Chinese officials showed no signs of alarm at March's deficit, the first since April 2004. "This kind of deficit is healthy as it happened while both imports and exports experienced rapid growth," Zheng Yuesheng, director of the statistics department of China's customs, said during China's state television news broadcast Saturday. China will mainly run trade surpluses over the long term, he said, though the size of the surpluses should shrink.
The domestic economy has been on the mend, and China is due to issue its first quarter gross domestic product data on Thursday. On Friday, data from the semiofficial China Association of Automobile Manufacturers showed that auto sales in the country, one indication of how domestic demand is doing, rose 56% from a year earlier to a monthly record of 1.74 million units and were up a sharper 72% for the quarter....Two important things here. First, the countries with which China has a large trade deficit - Taiwan, Japan and South Korea - are the same guys who produce the component parts for the iPod (or iPad) and other consumer electronics that are assembled in China and then shipped to the United States and elsewhere as finished products, thus counting as part of the bilateral trade balance between China and those destination countries. Pretty interesting, huh?

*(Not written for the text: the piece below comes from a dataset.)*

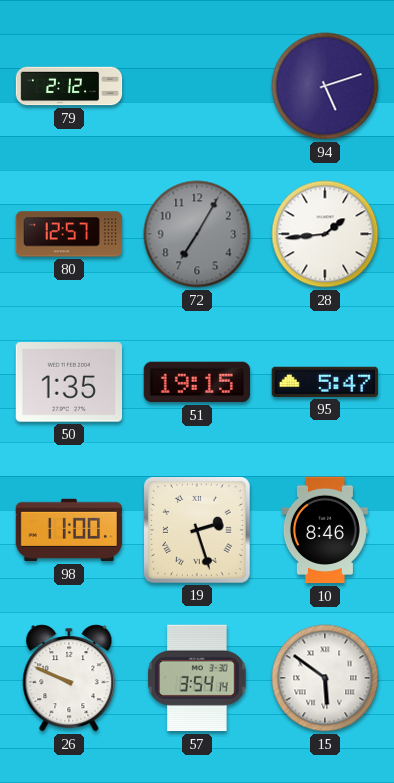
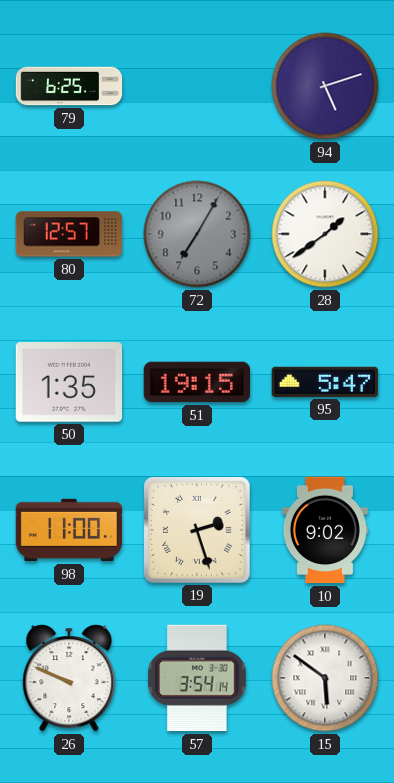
79: 2:12 -> 6:25
28: 1:44 -> 1:39
10: 8:46 -> 9:02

Second, and on a similar note, the inaccuracy of modern trade deficit and surplus figures (due to the prevalence of global supply chains like those in the iPod example above) means that we just shouldn't get too carried away with China's big weekend news. Does it argue against the RMB as a major driver of China's trade surplus? Yes. Does it indicate that RMB appreciation could benefit Chinese producers? Yes. But is it conclusive proof that China's currency policies are harmless? No, just as the US-China trade deficit figures don't conclusively prove that China's RMB peg is destroying the American economy.

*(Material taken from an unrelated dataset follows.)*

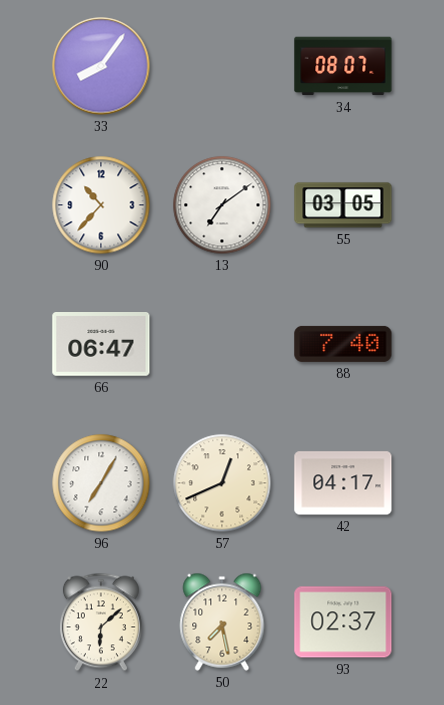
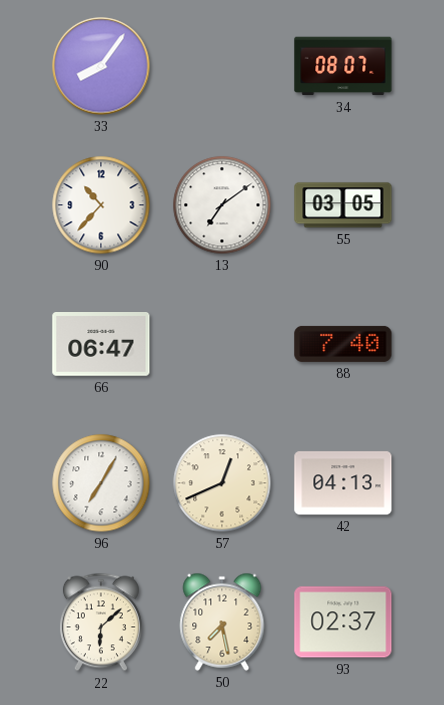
42: 04:17 -> 04:13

Now, I've been arguing for years that trade balances are horrible economic litmus tests for currency policies and/or trade policies, so it would be really inconsistent and insincere of me to now start screaming about China's March '10 trade deficit as conclusive proof about the RMB. So you won't be hearing that from me. On the other hand, many US politicians - like Chuck Schumer (D-NY), Lindsey Graham (R-SC), Debbie Stabenow (D-MI), Sam Brownback (R-KS), Sherrod Brown (D-OH), Olympia Snowe (R-ME), Evan Bayh (D-IN), Ben Cardin (D-MD), Robert Casey (D-PA), Russ Feingold (D-WI), Kirsten Gillibrand (D-NY), Carl Levin (D-MI), Jim Webb (D-VA), and Arlen Specter (D-PA) - have routinely pointed to US trade deficits and Chinese trade surpluses as concrete proof that China was perniciously manipulating its currency to the extreme detriment of the American economy. So I'm sure that these good, honest Senators will stick to their trade balance guns hold a big press conference tomorrow pointing to China's March deficit figures as proof that the RMB situation is now totally under control. I'm also sure that they'll immediately shelve their pending China currency legislation (S. 3134) because the "big China problem" has now been solved. Because if these Senators don't take such actions in the face of China's new trade deficit, then they could be shown to be pandering hypocrites who were jeopardizing a $400 billion US-China trade relationship just to snag a few votes, some campaign contributions, and/or a little free publicity. And they'd never do that, right? Right?